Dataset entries
________________

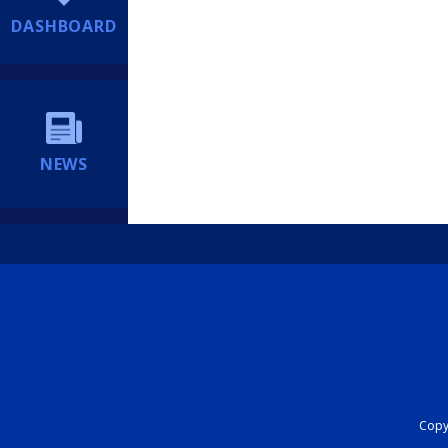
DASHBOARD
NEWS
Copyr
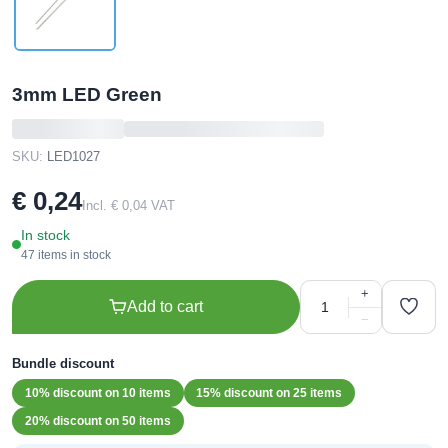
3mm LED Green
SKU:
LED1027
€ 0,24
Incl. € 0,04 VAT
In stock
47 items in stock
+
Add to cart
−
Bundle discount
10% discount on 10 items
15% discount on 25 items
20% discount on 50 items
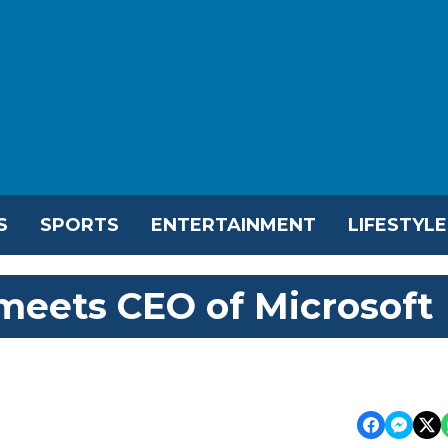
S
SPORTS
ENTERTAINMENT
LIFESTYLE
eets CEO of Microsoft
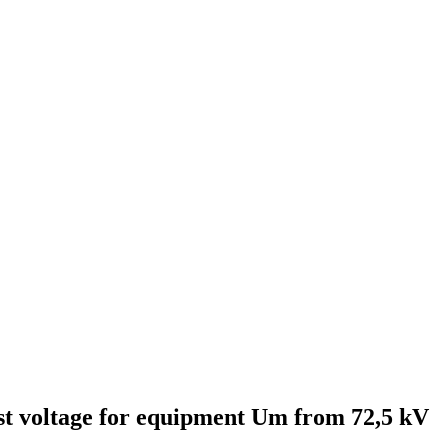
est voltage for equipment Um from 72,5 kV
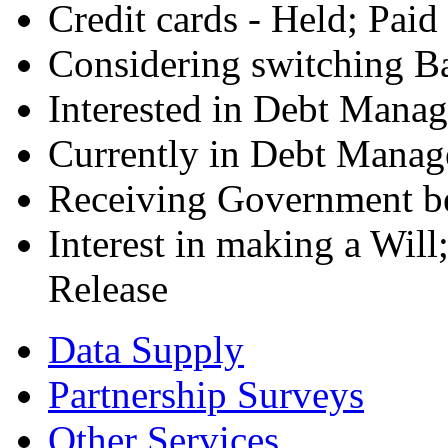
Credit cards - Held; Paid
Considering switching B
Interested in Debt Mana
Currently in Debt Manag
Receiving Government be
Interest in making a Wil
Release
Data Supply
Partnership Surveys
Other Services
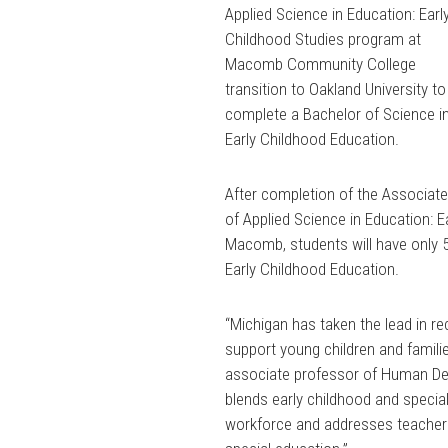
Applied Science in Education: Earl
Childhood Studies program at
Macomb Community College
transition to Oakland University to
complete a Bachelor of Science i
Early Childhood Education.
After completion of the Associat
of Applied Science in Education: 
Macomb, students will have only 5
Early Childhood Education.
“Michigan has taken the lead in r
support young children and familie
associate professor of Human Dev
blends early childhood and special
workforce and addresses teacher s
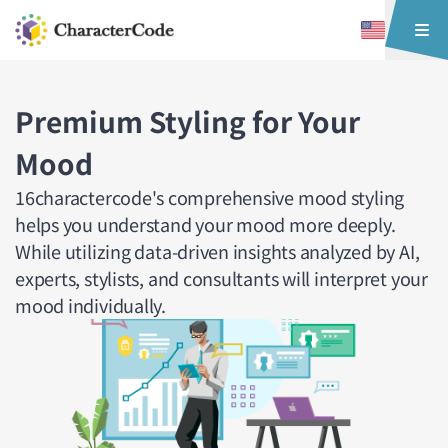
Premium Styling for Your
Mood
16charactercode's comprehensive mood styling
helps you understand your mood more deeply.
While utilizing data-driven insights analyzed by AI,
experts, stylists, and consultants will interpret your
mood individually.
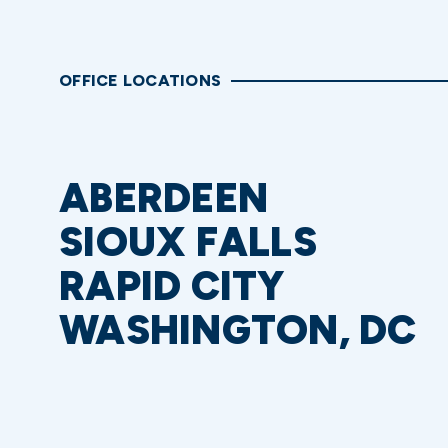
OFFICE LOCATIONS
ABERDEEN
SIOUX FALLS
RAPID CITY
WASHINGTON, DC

________________

Print each record exactly as it stands, omitting the pictures.

DASHBOARD
NEWS
Copyr
3mm LED Green
SKU:
LED1027
€ 0,24
Incl. € 0,04 VAT
In stock
47 items in stock
+
Add to cart
−
Bundle discount
10% discount on 10 items
15% discount on 25 items
20% discount on 50 items
S
SPORTS
ENTERTAINMENT
LIFESTYLE
eets CEO of Microsoft
est voltage for equipment Um from 72,5 kV
Credit cards - Held; Paid
Considering switching B
Interested in Debt Mana
Currently in Debt Manag
Receiving Government be
Interest in making a Wil
Release
Data Supply
Partnership Surveys
Other Services
Applied Science in Education: Earl
Childhood Studies program at
Macomb Community College
transition to Oakland University to
complete a Bachelor of Science i
Early Childhood Education.
After completion of the Associat
of Applied Science in Education: 
Macomb, students will have only 5
Early Childhood Education.
“Michigan has taken the lead in r
support young children and familie
associate professor of Human Dev
blends early childhood and special
workforce and addresses teacher s
Premium Styling for Your
Mood
16charactercode's comprehensive mood styling
helps you understand your mood more deeply.
While utilizing data-driven insights analyzed by AI,
experts, stylists, and consultants will interpret your
mood individually.
OFFICE LOCATIONS
ABERDEEN
SIOUX FALLS
RAPID CITY
WASHINGTON, DC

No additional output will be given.